§ Data under study:
-----
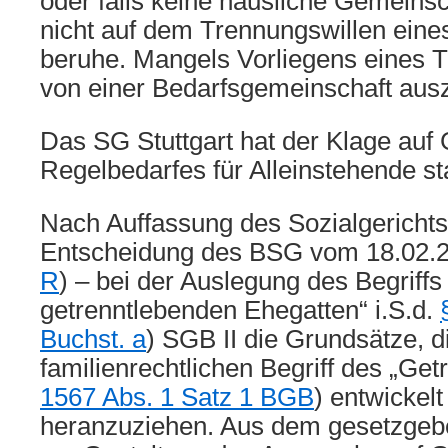
oder falls keine häusliche Gemeinsc
nicht auf dem Trennungswillen eine
beruhe. Mangels Vorliegens eines T
von einer Bedarfsgemeinschaft aus
Das SG Stuttgart hat der Klage au
Regelbedarfes für Alleinstehende st
Nach Auffassung des Sozialgerichts
Entscheidung des BSG vom 18.02.2
R
) – bei der Auslegung des Begriffs
getrenntlebenden Ehegatten“ i.S.d.
Buchst. a
) SGB II die Grundsätze, 
familienrechtlichen Begriff des „Get
1567 Abs. 1 Satz 1 BGB
) entwickelt
heranzuziehen. Aus dem gesetzgeb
-----
§ Exercise requirements:
Exactly and only the lines from the one containing "Das SG Stuttgart hat der Klage au" through the end of the material are to be reproduced, both ends included.

§ Written answer:
Das SG Stuttgart hat der Klage au
Regelbedarfes für Alleinstehende st
Nach Auffassung des Sozialgerichts
Entscheidung des BSG vom 18.02.2
R
) – bei der Auslegung des Begriffs
getrenntlebenden Ehegatten“ i.S.d.
Buchst. a
) SGB II die Grundsätze, 
familienrechtlichen Begriff des „Get
1567 Abs. 1 Satz 1 BGB
) entwickelt
heranzuziehen. Aus dem gesetzgeb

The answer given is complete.